Aż dziw bierze, że "Taniec z Gwiazdami" wciąż wzbudza w telewidzach tak ogromne emocje. W końcu program jest emitowany w telewizji już od wielu lat. Bez wątpienia kluczem do sukcesu jest w tym przypadku dobór odpowiednich osobowości. W niedzielnym odcinku odpadła para, która cieszyła się sporą sympatią. Fani mają co do tego mieszane uczucia.

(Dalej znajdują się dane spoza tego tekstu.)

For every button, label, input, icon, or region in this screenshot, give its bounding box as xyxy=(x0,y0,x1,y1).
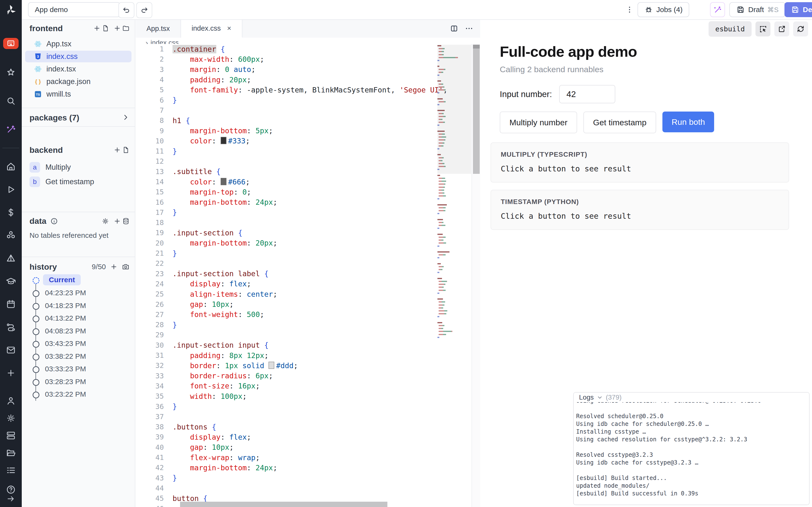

"Taniec z Gwiazdami" uszczuplił się o kolejną parę
"Taniec z Gwiazdami" jest emitowany w telewizji już od wielu lat, najpierw na antenie TVN-u, teraz Polsatu. Okazuje się, że z tego formatu można jeszcze sporo wykrzesać. A największe emocje wzbudza oczywiści dobór odpowiednich uczestników. Tym razem w siódmym odcinku pary musiały wykonać aż dwa tańce, a konkurencja była bardzo zacięta.
Niewątpliwie show zrobił Maciej Zakościelny, który zebrał pochwały od samej Iwony Pavlović. Podkreśliła, że doskonale wie o tym, że aktor nie potrafi tańczyć, ale wychodzi na parkiet i tworzyć coś unikatowego, co ją wzrusza. Ostatecznie otrzymał ona 40 punktów za taniec współczesny.
Z programem musieli pożegnać się Rafał Zawierucha oraz Daria Syta. Otrzymali 56 punktów.
AKPA
Fani mają mieszane uczucia. Piszą: "Nie zapominajcie o Darii w kolejnych edycjach"
Telewidzowie mają mieszane odczucia co do odpadnięcia tej właśnie pary. W komentarzach na oficjalnym instagramowym profilu "Tańca z Gwiazdami" piszą:
Nie zapominajcie o Darii w kolejnych edycjach, świetna dziewczyna.
To była bardzo fajna para. Dużo miłości i wszystkiego dobrego.
Bardzo dobra decyzja. Żaden występ nie powalał. Jeżeli chodzi o wykonanie Rafała, mimika twarzy świetna, ale tańca tam prawie nie było.
Poziom uczestników z odcinka na odcinek się podnosi, a więc decyzje jury i widzów będą coraz trudniejsze.